───── PROVIDED RECORDS ─────
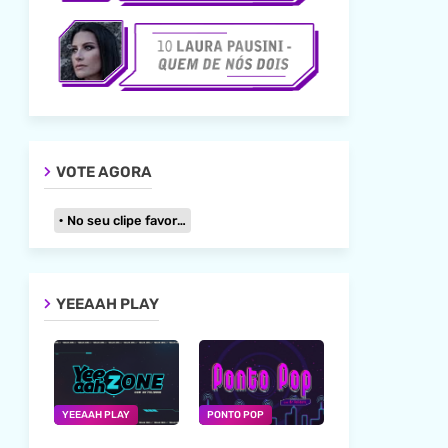
VOTE AGORA
No seu clipe favorito
YEEAAH PLAY
YEEAAH PLAY
PONTO POP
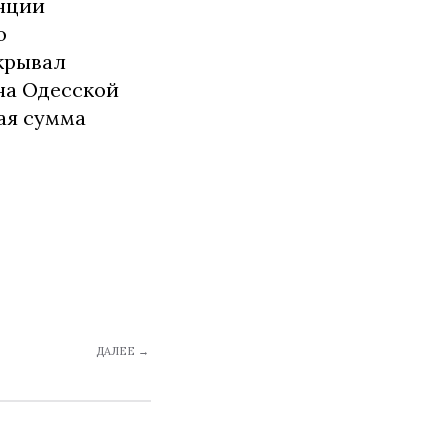
нции
о
икрывал
на Одесской
щая сумма
ДАЛЕЕ →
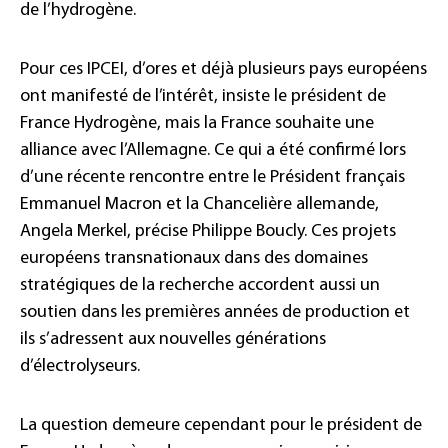
de l’hydrogène.
Pour ces IPCEI, d’ores et déjà plusieurs pays européens
ont manifesté de l’intérêt, insiste le président de
France Hydrogène, mais la France souhaite une
alliance avec l’Allemagne. Ce qui a été confirmé lors
d’une récente rencontre entre le Président français
Emmanuel Macron et la Chancelière allemande,
Angela Merkel, précise Philippe Boucly. Ces projets
européens transnationaux dans des domaines
stratégiques de la recherche accordent aussi un
soutien dans les premières années de production et
ils s’adressent aux nouvelles générations
d’électrolyseurs.
La question demeure cependant pour le président de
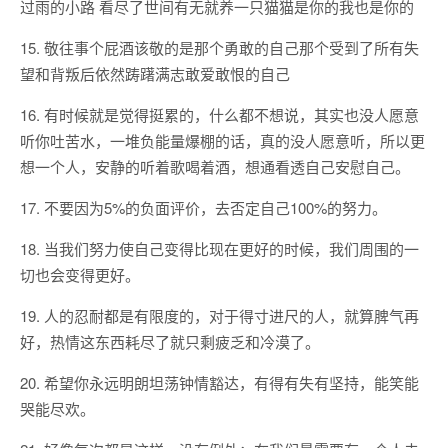
过雨的小路 看尽了世间有无就养一只猫猫是你的我也是你的
15. 敬往事个屁酒该敬的是那个勇敢的自己那个受到了所有失
望和背叛后依然踌躇满志敢爱敢恨的自己
16. 有时候就是觉得挺累的，什么都不想说，其实也没人愿意
听你吐苦水，一堆负能量爆棚的话，真的没人愿意听，所以更
想一个人，安静的听着歌喝着酒，想通看透自己安慰自己。
17. 不要因为5%的负面评价，去否定自己100%的努力。
18. 当我们努力使自己变得比现在更好的时候，我们周围的一
切也会变得更好。
19. 人的忍耐都是有限度的，对于得寸进尺的人，就算脾气再
好，热情这东西耗尽了就只剩疲乏和冷漠了。
20. 希望你永远明朗坦荡钟情豁达，有得有失有坚持，能笑能
哭能尽欢。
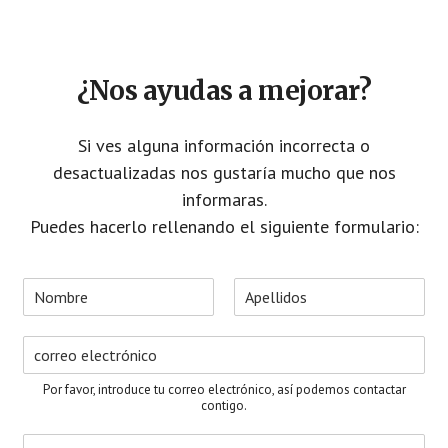
¿Nos ayudas a mejorar?
Si ves alguna información incorrecta o
desactualizadas nos gustaría mucho que nos
informaras.
Puedes hacerlo rellenando el siguiente formulario:
N
o
N
A
m
o
p
C
b
m
e
o
r
b
l
r
e
r
l
Por favor, introduce tu correo electrónico, así podemos contactar
e
i
r
*
contigo.
d
e
o
A
o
─────
Output each entry exactly. Skip the pictures.

- RESPONSE AREA:
VOTE AGORA
No seu clipe favorito
YEEAAH PLAY
YEEAAH PLAY
PONTO POP
нции
о
икрывал
на Одесской
щая сумма
ДАЛЕЕ →
de l’hydrogène.
Pour ces IPCEI, d’ores et déjà plusieurs pays européens
ont manifesté de l’intérêt, insiste le président de
France Hydrogène, mais la France souhaite une
alliance avec l’Allemagne. Ce qui a été confirmé lors
d’une récente rencontre entre le Président français
Emmanuel Macron et la Chancelière allemande,
Angela Merkel, précise Philippe Boucly. Ces projets
européens transnationaux dans des domaines
stratégiques de la recherche accordent aussi un
soutien dans les premières années de production et
ils s’adressent aux nouvelles générations
d’électrolyseurs.
La question demeure cependant pour le président de
过雨的小路 看尽了世间有无就养一只猫猫是你的我也是你的
15. 敬往事个屁酒该敬的是那个勇敢的自己那个受到了所有失
望和背叛后依然踌躇满志敢爱敢恨的自己
16. 有时候就是觉得挺累的，什么都不想说，其实也没人愿意
听你吐苦水，一堆负能量爆棚的话，真的没人愿意听，所以更
想一个人，安静的听着歌喝着酒，想通看透自己安慰自己。
17. 不要因为5%的负面评价，去否定自己100%的努力。
18. 当我们努力使自己变得比现在更好的时候，我们周围的一
切也会变得更好。
19. 人的忍耐都是有限度的，对于得寸进尺的人，就算脾气再
好，热情这东西耗尽了就只剩疲乏和冷漠了。
20. 希望你永远明朗坦荡钟情豁达，有得有失有坚持，能笑能
哭能尽欢。
¿Nos ayudas a mejorar?
Si ves alguna información incorrecta o
desactualizadas nos gustaría mucho que nos
informaras.
Puedes hacerlo rellenando el siguiente formulario:
N
o
N
A
m
o
p
C
b
m
e
o
r
b
l
r
e
r
l
Por favor, introduce tu correo electrónico, así podemos contactar
e
i
r
*
contigo.
d
e
o
A
o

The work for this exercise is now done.